Among the most interesting aspects of this period in U.S. history were the innovations in property rights that occurred far from government enforcement. The pioneers themselves created and enforced contracts and, as Anderson and Hill describe, the result was a large relocation of population to the West relatively free of conflict. One problem arose from defining and defending property rights concerning cattle in large expanses of land. Several entrepreneurial solutions resolved these problems as they ensued. These solutions were gradually introduced, and included cattle branding, constant supervision by armed cowboys on horseback, and the invention of barbed wire. Barbed wire permitted for the first time an effective separation of vast stretches of land at an affordable price.

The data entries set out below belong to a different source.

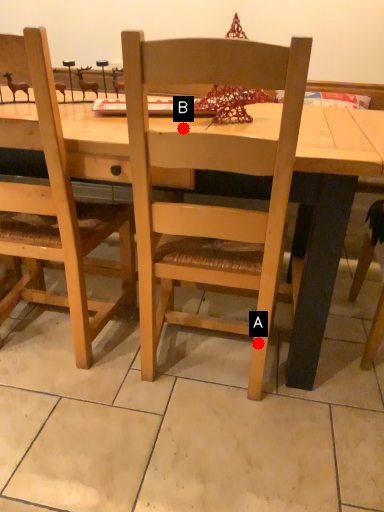 Question: Two points are circled on the image, labeled by A and B beside each circle. Which point is further to the camera?

Choices:
 (A) A is further
 (B) B is further

Answer: (A) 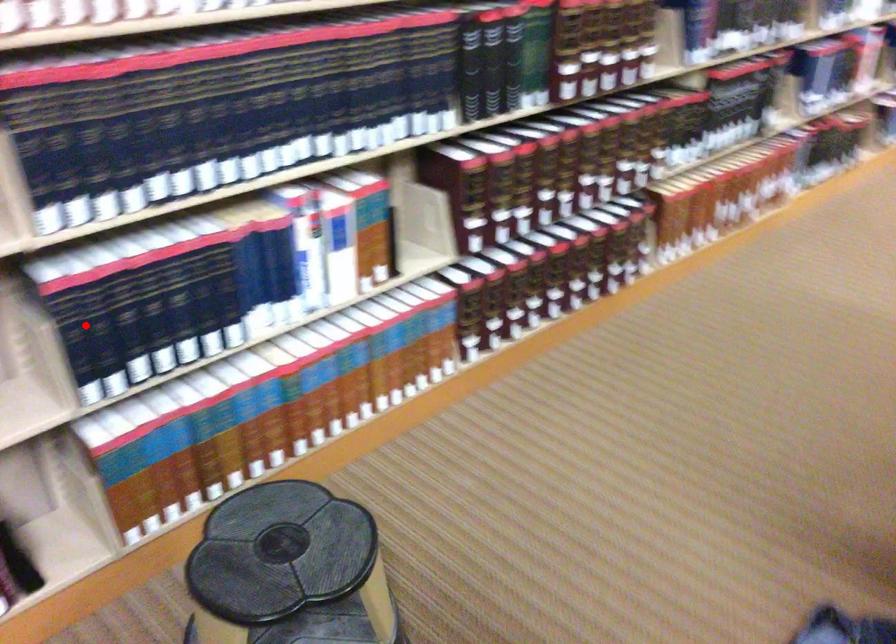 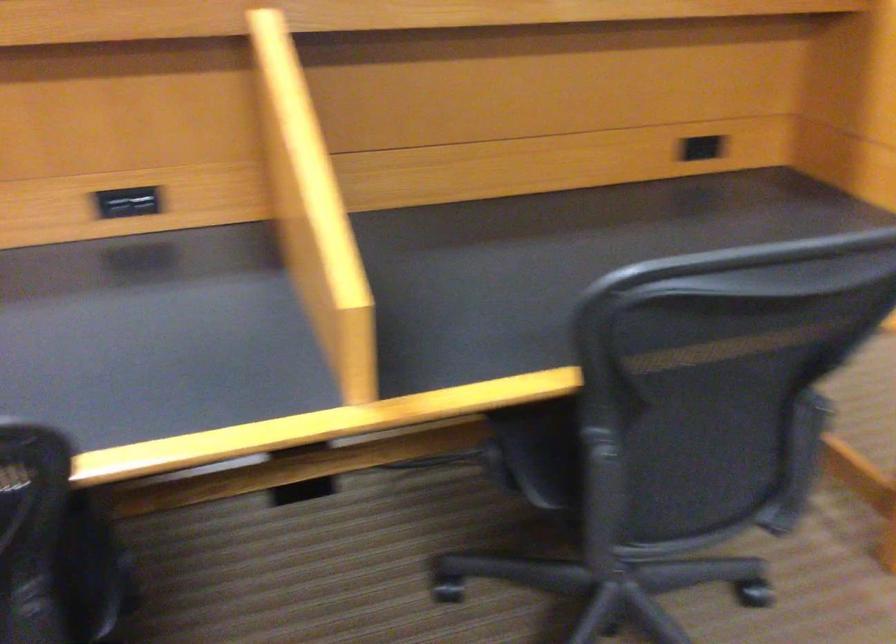 Question: I am providing you with two images of the same scene from different viewpoints. A red point is marked on the first image. Is the red point's position out of view in image 2?

Choices:
 (A) Yes
 (B) No

Answer: (A) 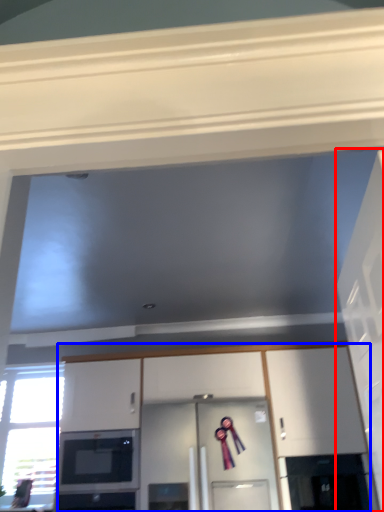 Question: Among these objects, which one is nearest to the camera, door (highlighted by a red box) or cabinetry (highlighted by a blue box)?

Choices:
 (A) door
 (B) cabinetry

Answer: (A) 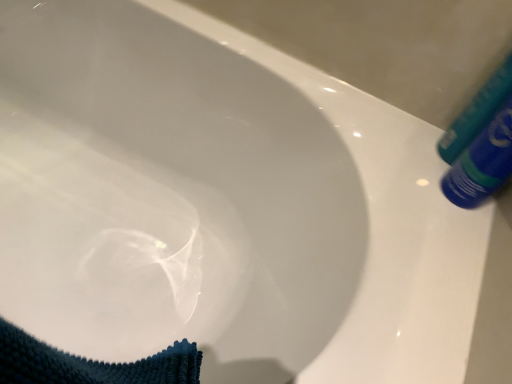 Identify the location of vacant space in front of blue glossy tube at upper right, which appears as the first tube when ordered from the bottom. The height and width of the screenshot is (384, 512). (441, 258). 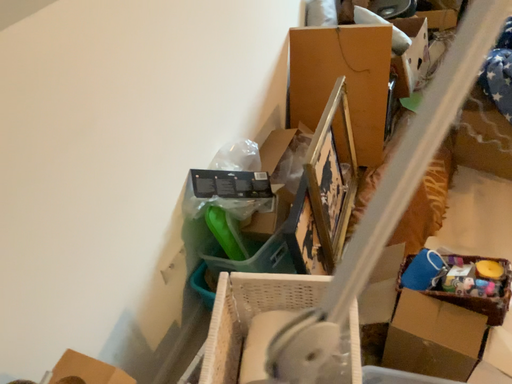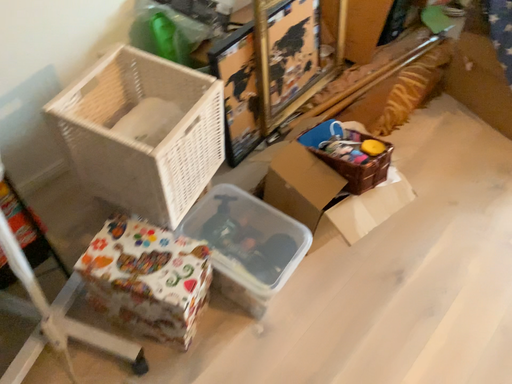 Question: How did the camera likely rotate when shooting the video?

Choices:
 (A) rotated right
 (B) rotated left

Answer: (B)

In a recent essay addressing conventional propaganda in regard to the period, Ryan McMaken described the American West as a "heritage of peace." It is important to understand that proponents of laissez-faire aren't subsequently forced to renounce all rules and forms of regulation. By definition, supporters of laissez-faire economics renounce rules and regulations enforced by coercive bureaucracies that can't go out of business. Don't fall for the straw man argument postured by statists that free-market supporters believe in a "no rules" system or that the "Wild West" was a period of excessive violence, severe injustice, and predominantly unsuitable for civilized human habitation.